ACTIVITY :: Copy every line from the records that holds the word "Geschichte".

EXERCISE MATERIAL ::
════════

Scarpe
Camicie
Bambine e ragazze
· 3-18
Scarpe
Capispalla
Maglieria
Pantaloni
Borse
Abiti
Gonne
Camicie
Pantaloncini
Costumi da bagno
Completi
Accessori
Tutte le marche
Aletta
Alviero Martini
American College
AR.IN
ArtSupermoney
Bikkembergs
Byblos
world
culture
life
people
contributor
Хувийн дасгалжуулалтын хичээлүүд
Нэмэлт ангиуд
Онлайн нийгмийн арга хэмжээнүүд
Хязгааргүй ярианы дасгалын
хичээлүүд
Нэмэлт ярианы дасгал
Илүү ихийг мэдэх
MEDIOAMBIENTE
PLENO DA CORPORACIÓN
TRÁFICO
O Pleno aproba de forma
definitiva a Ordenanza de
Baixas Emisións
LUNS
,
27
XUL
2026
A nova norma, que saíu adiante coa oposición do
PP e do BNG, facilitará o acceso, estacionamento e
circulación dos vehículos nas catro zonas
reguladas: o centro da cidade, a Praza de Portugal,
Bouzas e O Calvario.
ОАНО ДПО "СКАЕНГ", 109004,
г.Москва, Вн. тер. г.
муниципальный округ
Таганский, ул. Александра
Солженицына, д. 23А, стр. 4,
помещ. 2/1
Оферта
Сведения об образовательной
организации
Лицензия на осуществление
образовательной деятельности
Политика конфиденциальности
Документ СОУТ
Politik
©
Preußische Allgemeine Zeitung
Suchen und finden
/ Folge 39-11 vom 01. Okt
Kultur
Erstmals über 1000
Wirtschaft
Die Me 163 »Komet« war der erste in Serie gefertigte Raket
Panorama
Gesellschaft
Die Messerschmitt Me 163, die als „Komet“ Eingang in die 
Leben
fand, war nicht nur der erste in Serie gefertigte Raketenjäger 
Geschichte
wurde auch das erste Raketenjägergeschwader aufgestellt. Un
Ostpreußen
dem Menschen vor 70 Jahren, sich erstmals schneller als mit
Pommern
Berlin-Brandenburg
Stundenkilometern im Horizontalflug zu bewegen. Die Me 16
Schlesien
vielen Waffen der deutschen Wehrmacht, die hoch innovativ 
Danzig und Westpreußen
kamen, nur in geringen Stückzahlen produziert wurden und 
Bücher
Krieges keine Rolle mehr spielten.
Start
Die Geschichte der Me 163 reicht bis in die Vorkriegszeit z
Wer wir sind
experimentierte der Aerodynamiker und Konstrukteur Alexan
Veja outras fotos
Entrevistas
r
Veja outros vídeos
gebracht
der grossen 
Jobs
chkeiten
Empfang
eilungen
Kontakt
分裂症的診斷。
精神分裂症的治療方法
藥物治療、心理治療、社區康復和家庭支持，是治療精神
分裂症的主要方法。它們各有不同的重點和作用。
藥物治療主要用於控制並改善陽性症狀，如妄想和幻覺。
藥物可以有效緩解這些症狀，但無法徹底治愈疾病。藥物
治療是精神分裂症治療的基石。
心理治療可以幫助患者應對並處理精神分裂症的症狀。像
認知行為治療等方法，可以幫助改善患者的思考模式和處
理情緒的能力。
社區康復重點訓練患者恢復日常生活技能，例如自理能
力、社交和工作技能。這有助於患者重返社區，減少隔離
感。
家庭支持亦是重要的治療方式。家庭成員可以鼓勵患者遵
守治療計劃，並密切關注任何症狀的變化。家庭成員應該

════════

SOLUTION FOR THIS PROBLEM ::
Geschichte
Die Geschichte der Me 163 reicht bis in die Vorkriegszeit z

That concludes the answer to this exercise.